The main reason you are getting results that you don't like is that you are switching both the mean and the variance. You want the mean to determine the regime, but the likelihood maximizer is with the mean basically being constant and the variance shifting. You might be able to find a mode with low and high means by a more careful choice of guess values, but it probably will be a local mode.

BTW, the example that you're using (which is from Tsay's textbook for unemployment rates) had exactly the same problem---the regimes were more high-low variance than high-low means.

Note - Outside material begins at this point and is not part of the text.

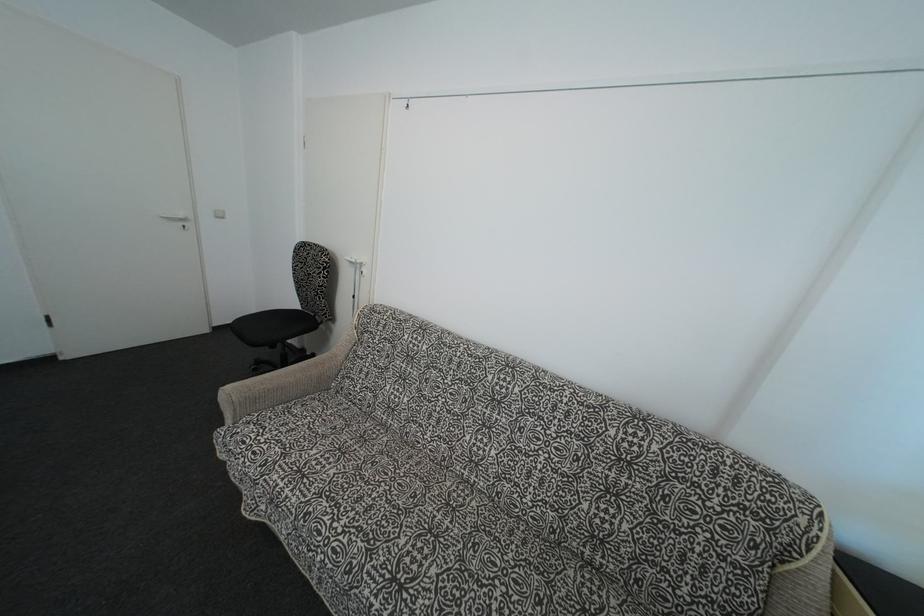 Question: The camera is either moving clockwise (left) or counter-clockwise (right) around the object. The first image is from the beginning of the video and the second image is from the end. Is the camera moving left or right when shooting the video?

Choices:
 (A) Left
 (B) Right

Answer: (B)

Posted: **Sun Mar 17, 2013 2:19 am**

Thank you for the explaining!
Yes, should i say the structure breaks is from the volatility shift, because there is the narrow gap between mean
in two states.
If that is the case, which model should i choose?
Thank you!

Posted: **Mon Mar 18, 2013 12:45 pm**

Yangyang wrote:Thank you for the explaining!
Yes, should i say the structure breaks is from the volatility shift, because there is the narrow gap between mean
in two states.
If that is the case, which model should i choose?
Thank you!

I assume that the volatility shift is not what you want. If you look at the results, it appears that there really isn't a "Markov" switching volatility shift, but simply a volatility break partway through the data set (both regimes are highly persistent). That's important enough for explaining the data that the desired Markovian switching of the mean isn't picked up. With a somewhat more complicated model, you could allow for a variance break at a known location, and then just switch the mean; or (with a still more complicated model) you would allow for separate variance and mean switching models.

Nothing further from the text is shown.